Start of Records

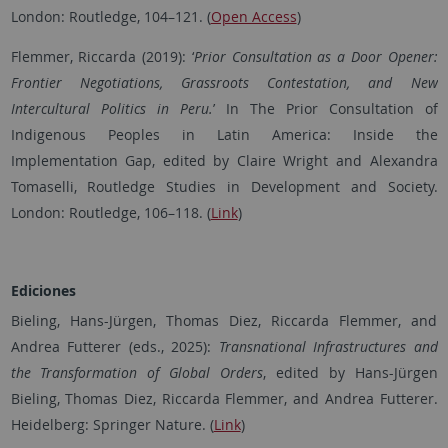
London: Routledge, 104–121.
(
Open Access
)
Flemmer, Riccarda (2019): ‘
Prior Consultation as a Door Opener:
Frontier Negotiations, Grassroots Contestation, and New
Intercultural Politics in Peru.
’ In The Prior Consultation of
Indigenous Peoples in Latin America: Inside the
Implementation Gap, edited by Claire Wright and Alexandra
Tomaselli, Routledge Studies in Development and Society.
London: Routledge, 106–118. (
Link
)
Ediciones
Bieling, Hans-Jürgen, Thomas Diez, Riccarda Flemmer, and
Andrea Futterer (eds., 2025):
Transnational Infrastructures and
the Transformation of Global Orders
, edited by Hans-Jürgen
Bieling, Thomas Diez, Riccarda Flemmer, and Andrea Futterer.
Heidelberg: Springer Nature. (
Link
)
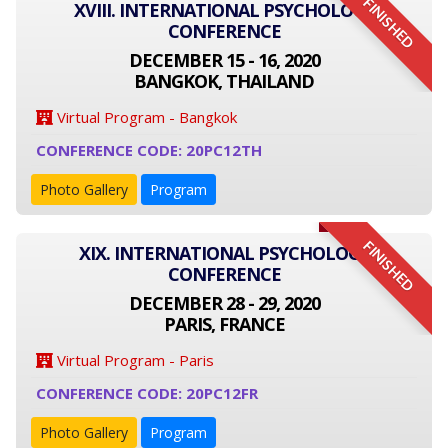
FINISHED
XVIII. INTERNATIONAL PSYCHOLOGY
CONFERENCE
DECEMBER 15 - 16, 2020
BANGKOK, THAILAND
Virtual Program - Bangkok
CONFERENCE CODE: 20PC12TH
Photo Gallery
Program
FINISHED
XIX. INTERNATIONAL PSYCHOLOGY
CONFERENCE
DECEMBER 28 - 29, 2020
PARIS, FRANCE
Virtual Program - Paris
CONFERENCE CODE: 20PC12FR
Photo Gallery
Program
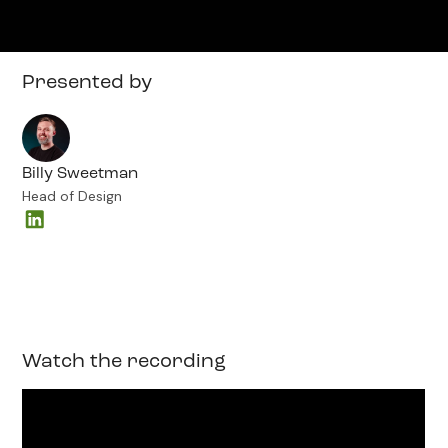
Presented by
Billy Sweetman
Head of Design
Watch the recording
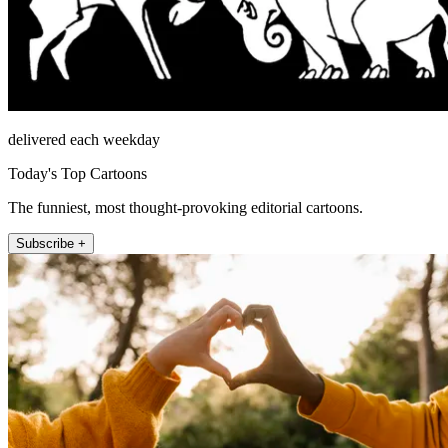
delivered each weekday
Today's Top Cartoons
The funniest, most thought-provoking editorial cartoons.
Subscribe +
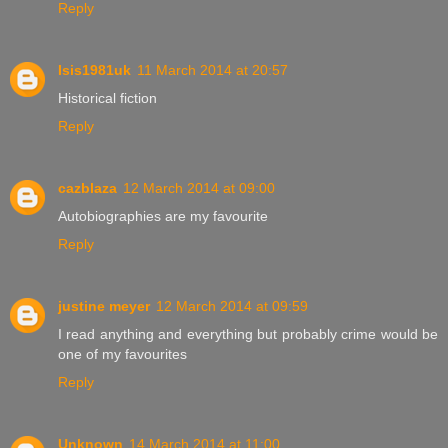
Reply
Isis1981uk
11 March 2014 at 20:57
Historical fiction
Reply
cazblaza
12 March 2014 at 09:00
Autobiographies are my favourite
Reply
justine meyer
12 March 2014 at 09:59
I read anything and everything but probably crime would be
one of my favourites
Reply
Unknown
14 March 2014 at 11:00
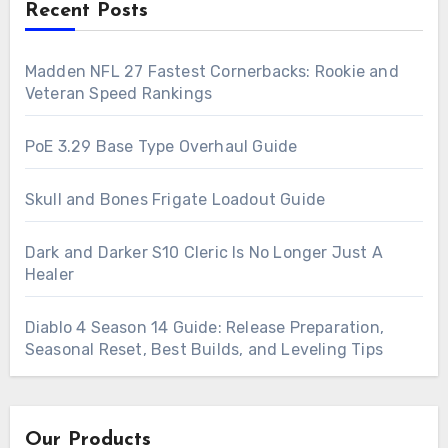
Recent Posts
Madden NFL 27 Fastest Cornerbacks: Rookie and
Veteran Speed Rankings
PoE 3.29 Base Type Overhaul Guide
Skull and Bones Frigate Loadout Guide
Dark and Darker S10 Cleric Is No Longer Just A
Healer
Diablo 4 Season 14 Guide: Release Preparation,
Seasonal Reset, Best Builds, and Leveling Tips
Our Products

End of Records

• [Exercise details]
Copy out the lines above from the line containing "Virtual Program - Paris" through the line containing "12 March 2014 at 09:59", exactly, and keep the pictures out.

• [Result for this task]
Virtual Program - Paris
CONFERENCE CODE: 20PC12FR
Photo Gallery
Program
Presented by
Billy Sweetman
Head of Design
Watch the recording
delivered each weekday
Today's Top Cartoons
The funniest, most thought-provoking editorial cartoons.
Subscribe +
Reply
Isis1981uk
11 March 2014 at 20:57
Historical fiction
Reply
cazblaza
12 March 2014 at 09:00
Autobiographies are my favourite
Reply
justine meyer
12 March 2014 at 09:59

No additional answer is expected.